--- Material for the task ---

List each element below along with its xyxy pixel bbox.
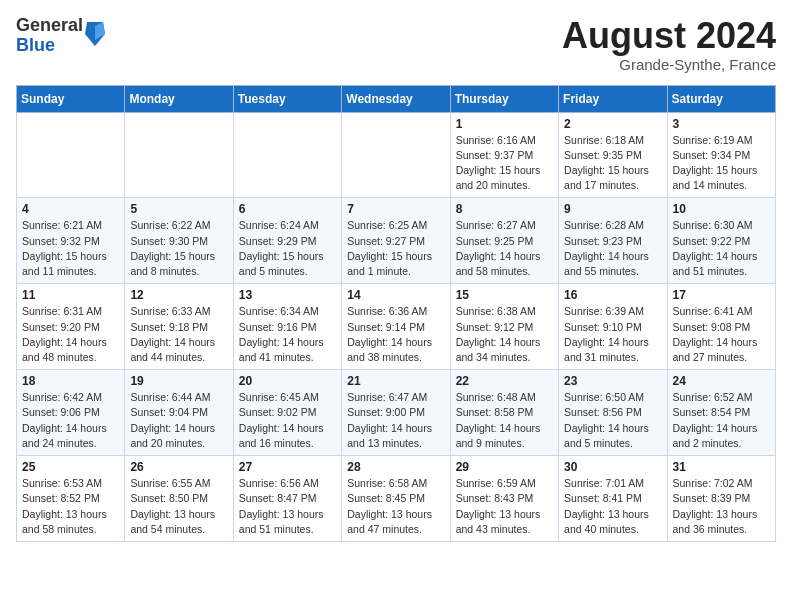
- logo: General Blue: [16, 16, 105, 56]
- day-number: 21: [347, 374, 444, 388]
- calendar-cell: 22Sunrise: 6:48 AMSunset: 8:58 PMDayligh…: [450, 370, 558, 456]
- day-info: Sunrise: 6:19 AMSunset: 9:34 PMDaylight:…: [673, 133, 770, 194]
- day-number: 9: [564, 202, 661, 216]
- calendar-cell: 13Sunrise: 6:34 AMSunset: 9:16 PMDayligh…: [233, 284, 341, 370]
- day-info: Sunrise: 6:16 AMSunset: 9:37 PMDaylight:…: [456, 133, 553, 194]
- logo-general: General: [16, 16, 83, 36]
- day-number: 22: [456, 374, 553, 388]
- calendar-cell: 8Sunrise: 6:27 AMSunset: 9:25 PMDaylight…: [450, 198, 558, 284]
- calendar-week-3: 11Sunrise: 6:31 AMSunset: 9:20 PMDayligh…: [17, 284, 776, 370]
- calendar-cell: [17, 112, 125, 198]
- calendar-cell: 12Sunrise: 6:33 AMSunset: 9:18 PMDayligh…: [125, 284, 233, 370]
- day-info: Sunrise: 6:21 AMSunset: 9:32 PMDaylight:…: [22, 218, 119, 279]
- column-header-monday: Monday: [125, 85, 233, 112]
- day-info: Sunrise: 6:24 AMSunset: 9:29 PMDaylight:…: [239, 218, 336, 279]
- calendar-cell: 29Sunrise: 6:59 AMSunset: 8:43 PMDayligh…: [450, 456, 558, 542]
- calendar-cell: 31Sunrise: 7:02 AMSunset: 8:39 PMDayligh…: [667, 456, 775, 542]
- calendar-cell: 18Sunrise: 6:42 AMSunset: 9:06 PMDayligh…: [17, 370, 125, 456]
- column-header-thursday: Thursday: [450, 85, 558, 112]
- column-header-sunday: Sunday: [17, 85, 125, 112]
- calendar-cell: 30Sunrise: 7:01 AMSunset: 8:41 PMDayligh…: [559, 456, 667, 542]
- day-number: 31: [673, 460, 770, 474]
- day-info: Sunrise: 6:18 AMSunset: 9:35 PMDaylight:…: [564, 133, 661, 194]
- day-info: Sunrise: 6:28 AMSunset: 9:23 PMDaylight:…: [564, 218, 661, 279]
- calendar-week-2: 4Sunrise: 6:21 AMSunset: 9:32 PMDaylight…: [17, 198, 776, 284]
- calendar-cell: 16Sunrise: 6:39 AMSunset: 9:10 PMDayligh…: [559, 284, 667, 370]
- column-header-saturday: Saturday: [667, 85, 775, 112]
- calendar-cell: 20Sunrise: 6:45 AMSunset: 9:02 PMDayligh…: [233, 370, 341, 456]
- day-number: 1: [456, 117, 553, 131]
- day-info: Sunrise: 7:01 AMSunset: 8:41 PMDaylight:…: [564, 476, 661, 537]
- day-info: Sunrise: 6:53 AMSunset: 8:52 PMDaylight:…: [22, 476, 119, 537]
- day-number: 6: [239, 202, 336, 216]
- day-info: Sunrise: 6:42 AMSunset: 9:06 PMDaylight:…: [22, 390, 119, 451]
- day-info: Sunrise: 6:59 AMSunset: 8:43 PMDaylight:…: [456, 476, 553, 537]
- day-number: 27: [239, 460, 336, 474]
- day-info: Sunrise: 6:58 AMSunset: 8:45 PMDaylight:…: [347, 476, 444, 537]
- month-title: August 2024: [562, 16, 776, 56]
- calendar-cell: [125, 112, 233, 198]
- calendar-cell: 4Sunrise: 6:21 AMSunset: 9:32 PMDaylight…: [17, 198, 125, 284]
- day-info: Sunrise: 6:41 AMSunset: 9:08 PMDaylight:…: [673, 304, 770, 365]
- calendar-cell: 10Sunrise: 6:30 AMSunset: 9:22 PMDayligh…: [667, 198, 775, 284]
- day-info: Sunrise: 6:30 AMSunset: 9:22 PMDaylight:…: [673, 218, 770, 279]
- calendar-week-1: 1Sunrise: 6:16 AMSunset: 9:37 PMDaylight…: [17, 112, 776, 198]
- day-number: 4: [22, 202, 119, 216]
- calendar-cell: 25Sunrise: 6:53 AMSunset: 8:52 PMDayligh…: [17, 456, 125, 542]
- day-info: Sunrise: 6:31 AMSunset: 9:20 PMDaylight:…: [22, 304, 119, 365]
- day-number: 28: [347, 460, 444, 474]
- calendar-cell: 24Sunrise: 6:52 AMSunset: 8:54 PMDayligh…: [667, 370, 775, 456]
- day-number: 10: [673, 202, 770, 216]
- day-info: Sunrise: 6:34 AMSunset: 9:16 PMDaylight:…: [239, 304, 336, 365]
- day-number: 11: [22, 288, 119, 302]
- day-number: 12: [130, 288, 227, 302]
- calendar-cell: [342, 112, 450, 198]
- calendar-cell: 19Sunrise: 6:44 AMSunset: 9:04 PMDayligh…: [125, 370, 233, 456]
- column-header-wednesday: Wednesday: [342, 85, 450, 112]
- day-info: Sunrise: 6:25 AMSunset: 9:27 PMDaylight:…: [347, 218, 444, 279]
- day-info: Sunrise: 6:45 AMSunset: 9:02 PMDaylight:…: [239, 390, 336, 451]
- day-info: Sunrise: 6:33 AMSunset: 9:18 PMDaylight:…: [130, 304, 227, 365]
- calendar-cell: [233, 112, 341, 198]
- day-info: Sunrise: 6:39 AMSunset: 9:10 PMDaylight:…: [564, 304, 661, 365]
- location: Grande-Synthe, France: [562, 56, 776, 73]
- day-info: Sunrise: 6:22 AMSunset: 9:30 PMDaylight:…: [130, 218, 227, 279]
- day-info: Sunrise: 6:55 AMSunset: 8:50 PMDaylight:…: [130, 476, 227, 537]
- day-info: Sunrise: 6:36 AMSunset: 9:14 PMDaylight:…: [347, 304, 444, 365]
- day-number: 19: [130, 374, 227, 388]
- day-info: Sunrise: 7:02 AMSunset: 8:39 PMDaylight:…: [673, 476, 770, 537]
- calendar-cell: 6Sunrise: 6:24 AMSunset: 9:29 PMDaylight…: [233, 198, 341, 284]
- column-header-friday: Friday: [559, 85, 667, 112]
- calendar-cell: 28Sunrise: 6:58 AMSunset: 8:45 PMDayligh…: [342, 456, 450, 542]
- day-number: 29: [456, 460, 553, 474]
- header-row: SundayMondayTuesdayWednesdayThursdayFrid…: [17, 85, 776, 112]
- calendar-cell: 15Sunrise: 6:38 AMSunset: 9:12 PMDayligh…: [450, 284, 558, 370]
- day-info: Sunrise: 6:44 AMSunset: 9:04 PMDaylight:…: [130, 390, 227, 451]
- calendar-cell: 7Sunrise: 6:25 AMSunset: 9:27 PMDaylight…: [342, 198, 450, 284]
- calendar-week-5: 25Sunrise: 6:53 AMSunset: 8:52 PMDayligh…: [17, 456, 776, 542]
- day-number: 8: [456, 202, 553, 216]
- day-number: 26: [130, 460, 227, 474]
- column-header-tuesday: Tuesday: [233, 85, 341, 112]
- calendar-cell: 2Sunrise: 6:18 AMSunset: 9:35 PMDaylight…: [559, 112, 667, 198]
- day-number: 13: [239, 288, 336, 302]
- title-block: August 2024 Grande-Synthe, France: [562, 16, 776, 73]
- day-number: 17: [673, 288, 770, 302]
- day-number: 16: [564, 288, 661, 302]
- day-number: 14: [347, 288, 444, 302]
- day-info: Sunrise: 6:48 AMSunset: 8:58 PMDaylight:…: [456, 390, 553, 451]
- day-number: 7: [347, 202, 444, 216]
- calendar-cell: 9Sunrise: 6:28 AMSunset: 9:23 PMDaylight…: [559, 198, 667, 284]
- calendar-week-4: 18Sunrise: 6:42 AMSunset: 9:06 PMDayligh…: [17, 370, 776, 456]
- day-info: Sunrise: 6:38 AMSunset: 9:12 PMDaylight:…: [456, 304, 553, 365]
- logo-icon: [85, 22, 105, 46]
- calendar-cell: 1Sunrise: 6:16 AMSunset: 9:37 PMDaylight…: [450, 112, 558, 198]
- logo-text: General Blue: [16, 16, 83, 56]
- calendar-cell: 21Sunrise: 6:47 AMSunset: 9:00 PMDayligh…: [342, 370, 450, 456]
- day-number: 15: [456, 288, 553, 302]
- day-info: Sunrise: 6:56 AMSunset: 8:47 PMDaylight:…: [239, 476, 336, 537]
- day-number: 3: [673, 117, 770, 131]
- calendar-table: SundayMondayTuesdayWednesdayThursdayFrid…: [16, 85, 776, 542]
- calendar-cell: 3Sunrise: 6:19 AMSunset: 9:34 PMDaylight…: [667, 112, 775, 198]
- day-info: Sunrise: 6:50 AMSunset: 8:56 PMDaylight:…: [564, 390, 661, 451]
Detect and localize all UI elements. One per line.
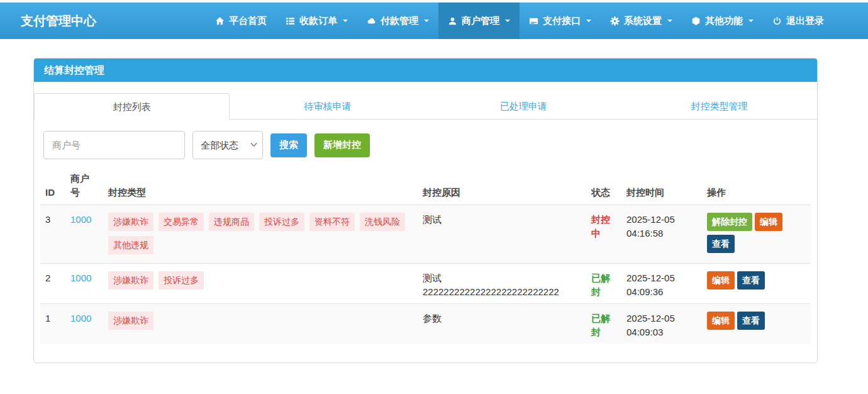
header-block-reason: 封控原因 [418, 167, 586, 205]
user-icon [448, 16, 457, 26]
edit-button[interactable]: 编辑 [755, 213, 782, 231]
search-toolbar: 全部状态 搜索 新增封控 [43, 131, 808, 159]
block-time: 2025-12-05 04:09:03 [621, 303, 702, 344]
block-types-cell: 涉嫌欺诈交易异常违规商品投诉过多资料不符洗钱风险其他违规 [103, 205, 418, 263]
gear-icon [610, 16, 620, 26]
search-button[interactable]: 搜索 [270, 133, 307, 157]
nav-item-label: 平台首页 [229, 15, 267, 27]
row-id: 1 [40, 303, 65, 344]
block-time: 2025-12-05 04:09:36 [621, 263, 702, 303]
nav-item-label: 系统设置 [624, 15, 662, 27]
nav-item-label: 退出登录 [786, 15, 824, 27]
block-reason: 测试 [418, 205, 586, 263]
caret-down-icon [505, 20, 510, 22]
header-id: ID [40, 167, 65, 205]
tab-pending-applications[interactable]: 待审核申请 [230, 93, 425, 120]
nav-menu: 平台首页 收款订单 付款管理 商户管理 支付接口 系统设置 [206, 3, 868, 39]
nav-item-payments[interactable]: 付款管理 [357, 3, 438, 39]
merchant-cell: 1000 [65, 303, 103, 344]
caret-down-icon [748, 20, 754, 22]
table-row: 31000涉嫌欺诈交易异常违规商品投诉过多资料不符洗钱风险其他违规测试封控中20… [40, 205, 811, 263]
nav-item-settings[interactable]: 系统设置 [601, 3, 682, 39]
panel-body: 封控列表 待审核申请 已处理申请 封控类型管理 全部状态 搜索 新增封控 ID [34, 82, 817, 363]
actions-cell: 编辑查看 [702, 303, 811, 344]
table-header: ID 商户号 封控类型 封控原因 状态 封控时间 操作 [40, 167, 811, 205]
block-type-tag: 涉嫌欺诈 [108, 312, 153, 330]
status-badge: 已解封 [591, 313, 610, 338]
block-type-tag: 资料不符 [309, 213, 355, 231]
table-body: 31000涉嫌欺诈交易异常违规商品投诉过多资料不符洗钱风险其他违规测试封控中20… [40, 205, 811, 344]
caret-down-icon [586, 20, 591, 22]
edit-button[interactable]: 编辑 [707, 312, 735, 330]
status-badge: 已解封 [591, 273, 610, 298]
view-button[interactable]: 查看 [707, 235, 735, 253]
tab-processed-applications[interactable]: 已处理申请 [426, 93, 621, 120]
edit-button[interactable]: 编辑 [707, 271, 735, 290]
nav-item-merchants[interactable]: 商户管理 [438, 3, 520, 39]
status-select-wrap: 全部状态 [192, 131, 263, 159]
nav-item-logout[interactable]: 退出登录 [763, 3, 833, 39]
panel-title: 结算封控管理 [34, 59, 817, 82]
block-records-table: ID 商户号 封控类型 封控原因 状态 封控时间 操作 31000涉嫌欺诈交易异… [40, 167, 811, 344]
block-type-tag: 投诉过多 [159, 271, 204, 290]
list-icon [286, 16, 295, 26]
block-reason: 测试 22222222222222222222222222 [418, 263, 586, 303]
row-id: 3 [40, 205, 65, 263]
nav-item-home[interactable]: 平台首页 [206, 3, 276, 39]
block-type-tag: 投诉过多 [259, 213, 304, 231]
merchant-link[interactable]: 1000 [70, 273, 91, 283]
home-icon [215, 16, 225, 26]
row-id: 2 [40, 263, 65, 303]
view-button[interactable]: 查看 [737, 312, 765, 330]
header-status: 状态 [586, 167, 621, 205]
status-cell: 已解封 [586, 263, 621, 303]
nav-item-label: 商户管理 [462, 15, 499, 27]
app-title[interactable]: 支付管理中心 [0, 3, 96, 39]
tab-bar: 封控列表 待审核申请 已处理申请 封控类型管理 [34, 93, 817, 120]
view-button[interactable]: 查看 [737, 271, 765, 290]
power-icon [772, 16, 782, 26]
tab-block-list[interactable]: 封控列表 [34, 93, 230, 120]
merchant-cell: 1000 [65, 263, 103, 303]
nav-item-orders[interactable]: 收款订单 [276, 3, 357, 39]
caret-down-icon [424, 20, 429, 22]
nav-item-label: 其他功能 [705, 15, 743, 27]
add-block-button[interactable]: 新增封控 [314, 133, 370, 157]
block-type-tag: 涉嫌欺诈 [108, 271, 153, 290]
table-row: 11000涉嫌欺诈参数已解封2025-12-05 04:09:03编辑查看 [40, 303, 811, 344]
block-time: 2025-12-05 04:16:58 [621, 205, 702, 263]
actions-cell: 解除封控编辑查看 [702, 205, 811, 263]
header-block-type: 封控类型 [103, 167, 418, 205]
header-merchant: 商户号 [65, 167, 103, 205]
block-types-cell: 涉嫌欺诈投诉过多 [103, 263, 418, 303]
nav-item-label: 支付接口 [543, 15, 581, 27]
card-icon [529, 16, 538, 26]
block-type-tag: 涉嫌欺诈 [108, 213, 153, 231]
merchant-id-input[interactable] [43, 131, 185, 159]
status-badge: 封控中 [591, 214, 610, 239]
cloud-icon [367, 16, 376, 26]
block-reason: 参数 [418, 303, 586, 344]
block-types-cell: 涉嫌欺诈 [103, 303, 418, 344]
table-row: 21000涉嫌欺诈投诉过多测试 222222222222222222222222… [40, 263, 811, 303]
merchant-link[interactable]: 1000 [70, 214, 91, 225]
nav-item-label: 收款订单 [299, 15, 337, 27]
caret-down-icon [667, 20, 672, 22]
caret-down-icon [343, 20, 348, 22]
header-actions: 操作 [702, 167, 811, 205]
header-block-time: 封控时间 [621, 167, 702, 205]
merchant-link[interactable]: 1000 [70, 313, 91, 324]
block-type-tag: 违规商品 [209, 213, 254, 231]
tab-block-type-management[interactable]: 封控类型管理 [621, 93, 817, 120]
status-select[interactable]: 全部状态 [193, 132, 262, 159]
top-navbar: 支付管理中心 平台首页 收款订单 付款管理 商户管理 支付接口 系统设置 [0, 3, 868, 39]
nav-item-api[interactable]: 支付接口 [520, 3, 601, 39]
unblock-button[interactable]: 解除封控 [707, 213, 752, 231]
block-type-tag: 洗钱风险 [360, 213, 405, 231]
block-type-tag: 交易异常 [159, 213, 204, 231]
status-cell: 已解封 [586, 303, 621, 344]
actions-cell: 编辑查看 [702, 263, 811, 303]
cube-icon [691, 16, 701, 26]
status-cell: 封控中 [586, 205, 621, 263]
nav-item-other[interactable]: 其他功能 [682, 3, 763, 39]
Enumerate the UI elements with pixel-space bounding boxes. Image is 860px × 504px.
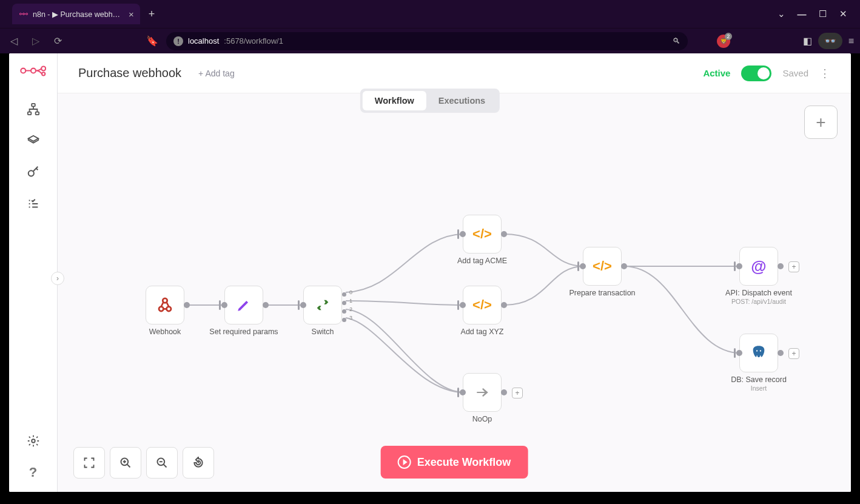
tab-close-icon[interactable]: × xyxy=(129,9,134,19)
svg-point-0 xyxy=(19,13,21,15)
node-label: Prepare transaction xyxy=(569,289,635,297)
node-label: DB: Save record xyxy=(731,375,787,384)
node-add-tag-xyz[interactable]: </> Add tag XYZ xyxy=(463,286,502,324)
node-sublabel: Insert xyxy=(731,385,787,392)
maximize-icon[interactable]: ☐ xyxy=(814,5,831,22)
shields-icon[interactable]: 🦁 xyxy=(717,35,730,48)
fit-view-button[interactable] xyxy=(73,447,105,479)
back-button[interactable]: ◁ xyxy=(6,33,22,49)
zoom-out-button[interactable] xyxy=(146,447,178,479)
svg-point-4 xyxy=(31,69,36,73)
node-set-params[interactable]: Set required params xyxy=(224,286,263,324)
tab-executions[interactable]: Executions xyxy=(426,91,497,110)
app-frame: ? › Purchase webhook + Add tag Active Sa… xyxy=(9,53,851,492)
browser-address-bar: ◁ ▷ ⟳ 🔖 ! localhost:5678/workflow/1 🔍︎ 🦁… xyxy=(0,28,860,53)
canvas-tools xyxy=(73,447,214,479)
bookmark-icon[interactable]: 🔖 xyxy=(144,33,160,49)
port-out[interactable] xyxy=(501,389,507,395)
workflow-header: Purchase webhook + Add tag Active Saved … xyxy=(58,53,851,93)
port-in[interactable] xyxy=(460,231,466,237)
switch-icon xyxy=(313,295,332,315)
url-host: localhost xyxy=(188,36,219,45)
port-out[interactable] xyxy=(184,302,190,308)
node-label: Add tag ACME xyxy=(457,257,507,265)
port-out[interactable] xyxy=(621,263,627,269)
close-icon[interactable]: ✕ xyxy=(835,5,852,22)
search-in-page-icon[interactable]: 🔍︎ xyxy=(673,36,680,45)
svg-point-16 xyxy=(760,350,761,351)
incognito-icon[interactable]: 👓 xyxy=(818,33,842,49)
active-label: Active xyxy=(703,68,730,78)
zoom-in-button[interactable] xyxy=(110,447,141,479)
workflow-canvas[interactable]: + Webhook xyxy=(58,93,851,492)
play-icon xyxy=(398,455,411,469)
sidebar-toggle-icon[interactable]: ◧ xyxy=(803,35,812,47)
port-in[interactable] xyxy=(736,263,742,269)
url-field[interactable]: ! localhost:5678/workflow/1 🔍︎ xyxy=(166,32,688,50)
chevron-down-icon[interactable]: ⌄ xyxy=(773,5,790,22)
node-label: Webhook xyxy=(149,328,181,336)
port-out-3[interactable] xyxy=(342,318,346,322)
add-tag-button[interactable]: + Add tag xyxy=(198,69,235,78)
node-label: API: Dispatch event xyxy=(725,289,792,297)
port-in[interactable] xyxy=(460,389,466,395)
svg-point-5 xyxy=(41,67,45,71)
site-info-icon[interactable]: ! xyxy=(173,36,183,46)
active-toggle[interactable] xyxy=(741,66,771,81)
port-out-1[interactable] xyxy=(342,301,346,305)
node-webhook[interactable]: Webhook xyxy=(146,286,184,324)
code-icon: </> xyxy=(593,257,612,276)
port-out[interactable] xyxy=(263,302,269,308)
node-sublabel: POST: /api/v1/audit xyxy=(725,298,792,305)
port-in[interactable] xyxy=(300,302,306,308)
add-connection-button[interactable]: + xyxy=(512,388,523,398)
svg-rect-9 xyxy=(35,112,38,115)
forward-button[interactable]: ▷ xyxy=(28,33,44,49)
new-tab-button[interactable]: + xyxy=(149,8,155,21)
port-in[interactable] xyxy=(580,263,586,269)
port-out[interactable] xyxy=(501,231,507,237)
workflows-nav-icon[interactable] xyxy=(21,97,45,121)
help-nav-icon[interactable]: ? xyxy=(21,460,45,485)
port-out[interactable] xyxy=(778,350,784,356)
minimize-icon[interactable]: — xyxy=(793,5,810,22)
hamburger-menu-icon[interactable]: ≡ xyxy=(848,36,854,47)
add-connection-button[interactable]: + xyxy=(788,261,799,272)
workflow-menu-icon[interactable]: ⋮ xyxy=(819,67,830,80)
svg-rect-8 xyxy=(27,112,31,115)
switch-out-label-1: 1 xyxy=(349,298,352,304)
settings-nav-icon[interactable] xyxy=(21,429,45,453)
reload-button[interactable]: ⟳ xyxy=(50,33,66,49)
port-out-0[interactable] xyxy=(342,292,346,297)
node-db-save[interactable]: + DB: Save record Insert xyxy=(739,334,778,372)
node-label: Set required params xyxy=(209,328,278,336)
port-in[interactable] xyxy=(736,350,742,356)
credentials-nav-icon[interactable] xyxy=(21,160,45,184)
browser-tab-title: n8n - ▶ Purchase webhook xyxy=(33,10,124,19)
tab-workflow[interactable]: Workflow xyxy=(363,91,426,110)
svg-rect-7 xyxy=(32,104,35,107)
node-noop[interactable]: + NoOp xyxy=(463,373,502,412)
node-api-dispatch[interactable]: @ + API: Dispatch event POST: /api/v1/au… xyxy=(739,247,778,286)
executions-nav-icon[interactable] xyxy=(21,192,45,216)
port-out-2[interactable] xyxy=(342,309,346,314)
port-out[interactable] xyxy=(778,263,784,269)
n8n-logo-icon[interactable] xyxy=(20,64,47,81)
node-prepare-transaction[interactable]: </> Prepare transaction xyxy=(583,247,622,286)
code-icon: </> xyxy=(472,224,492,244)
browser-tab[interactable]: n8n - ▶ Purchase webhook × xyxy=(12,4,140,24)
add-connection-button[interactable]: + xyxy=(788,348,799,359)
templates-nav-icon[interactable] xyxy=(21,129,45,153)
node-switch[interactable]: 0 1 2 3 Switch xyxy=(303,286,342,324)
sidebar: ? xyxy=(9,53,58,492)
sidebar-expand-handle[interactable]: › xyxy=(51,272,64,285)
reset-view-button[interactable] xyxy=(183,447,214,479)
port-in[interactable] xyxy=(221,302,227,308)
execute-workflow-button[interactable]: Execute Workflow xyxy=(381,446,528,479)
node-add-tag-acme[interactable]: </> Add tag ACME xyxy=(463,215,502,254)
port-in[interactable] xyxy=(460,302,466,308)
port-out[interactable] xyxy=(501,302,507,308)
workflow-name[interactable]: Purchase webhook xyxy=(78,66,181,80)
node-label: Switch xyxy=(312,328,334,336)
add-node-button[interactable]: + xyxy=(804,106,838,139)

---

_Your task_: Scan the records for the word "applications". Copy each line where it turns up.

_Problem solution_:
tab-pending-applications[interactable]: 待审核申请 [230, 93, 425, 120]
tab-processed-applications[interactable]: 已处理申请 [426, 93, 621, 120]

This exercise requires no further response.